(Foto: MTST/Divulgação)
"É bom que saibam. Os pobres desse país precisam comer. E não se come ações da Bolsa de Valores", escreve denise Assis
Por Denise Assis
Poucas palavras nesses dois dias foram desperdiçadas (no campo progressista, é claro). Porém, uma frase teve endereço e impacto: a que foi dita pela presidente do partido dos Trabalhadores, Gleisi Hoffmann, em entrevista ao Globo, nesta terça-feira, (03/01): “Isto, a gente tem que sempre ter em mente: o mercado não morre de fome”. Certeira.
O mercado, (se poderia completar) tem teto, tem endereço nobre, fica em grande parte na Faria Lima, endereço chique da capital paulista. Ali homens brancos, com ternos de grife bem cortados, gravatas italianas de seda e sapatos de cromo alemão, se enfurecem na seguinte dicotomia: por um lado, alguns chegaram a concordar que aquele que saiu do país era fim de linha e que um mandato para ele foi o limite do suportável. Sem opção na “terceira via”, renderam-se à evidência de que ou barravam o fascismo ou caíam de cabeça no obscurantismo e numa aventura que, talvez, resultasse num regime fechado, autoritário. Por outro, não aceitam que vivem em um país de miseráveis, à espera de um governo que olhe pra baixo.

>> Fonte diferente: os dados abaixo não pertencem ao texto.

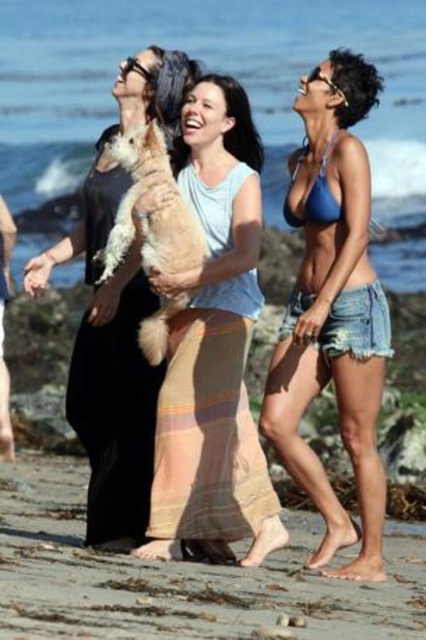 Consider the image. You are standing on the beach and see the smooth sand at lower center and the blue denim shorts at center. Which object is closer to your feet?

The smooth sand at lower center is located below the blue denim shorts at center, so it is closer to your feet.

What is the exact coordinate of the smooth sand at lower center?

The smooth sand at lower center is located at coordinate point (181, 577). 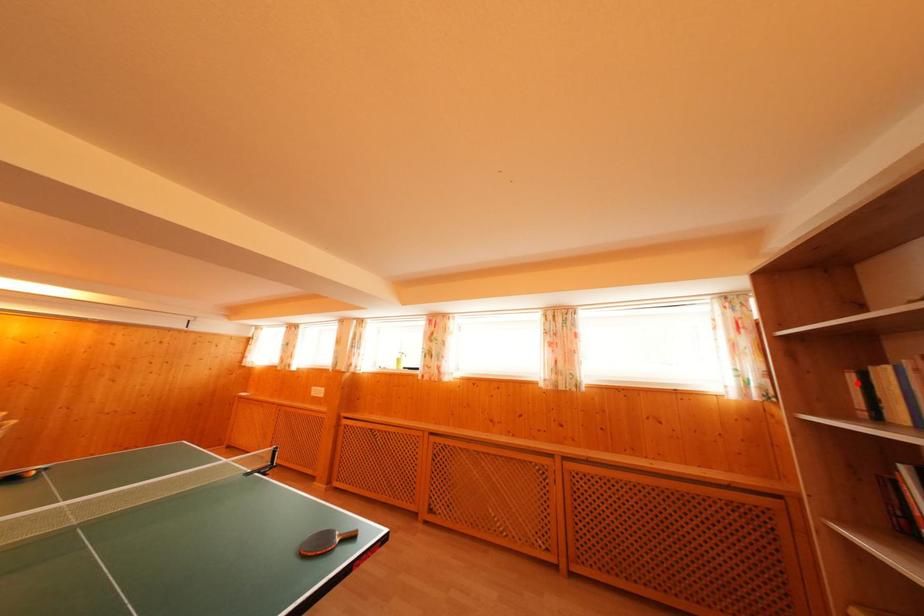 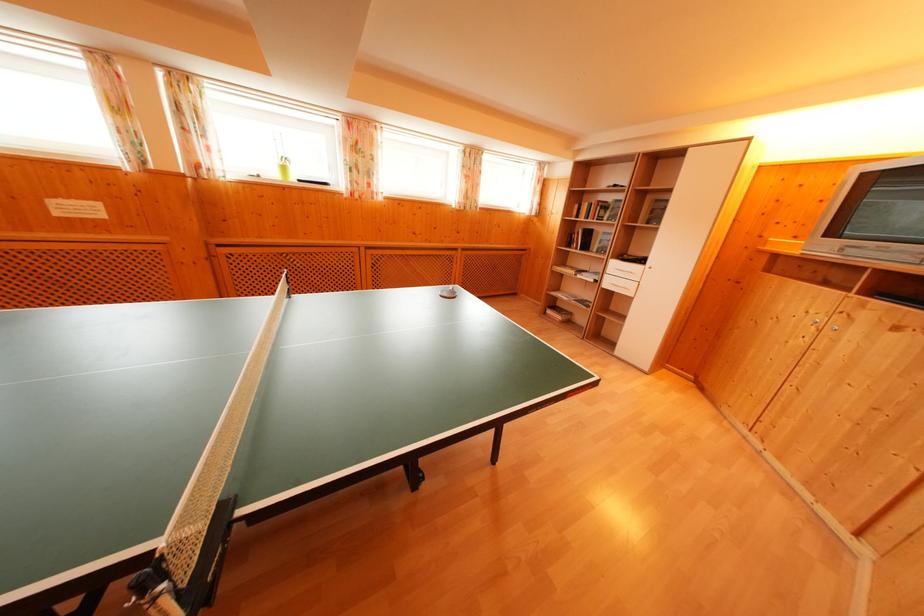 The point at the highlighted location is marked in the first image. Where is the corresponding point in the second image?

(581, 211) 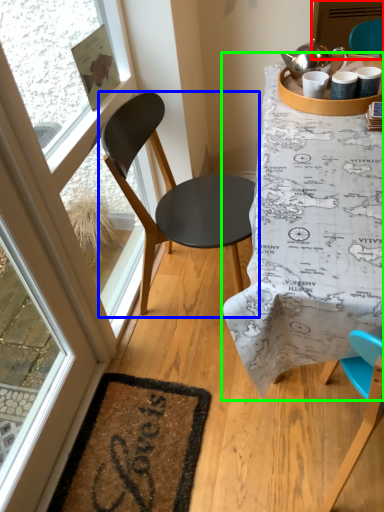 Question: Estimate the real-world distances between objects in this image. Which object is farther from screen door (highlighted by a red box), chair (highlighted by a blue box) or table (highlighted by a green box)?

Choices:
 (A) chair
 (B) table

Answer: (B) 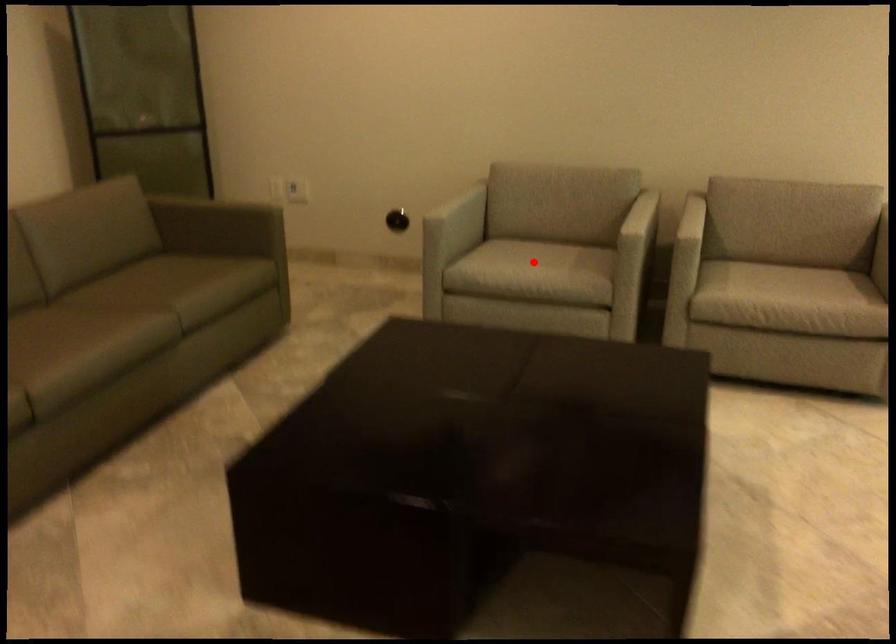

Não. Certamente não foram as barracas de plástico na Praça da Sé ou os corpos estendidos na calçada dos seus escritórios que os mobilizaram para – em alguns casos – admitirem votar no Lula e apostar que democracia era melhor para “o mercado” a uma aventura golpista que poderia levar a sanções econômicas e ao isolamento do país. Tampouco foi ter consciência de há 33 milhões de pessoas no país passando fome, enquanto 110 milhões vivem sob insegurança alimentar.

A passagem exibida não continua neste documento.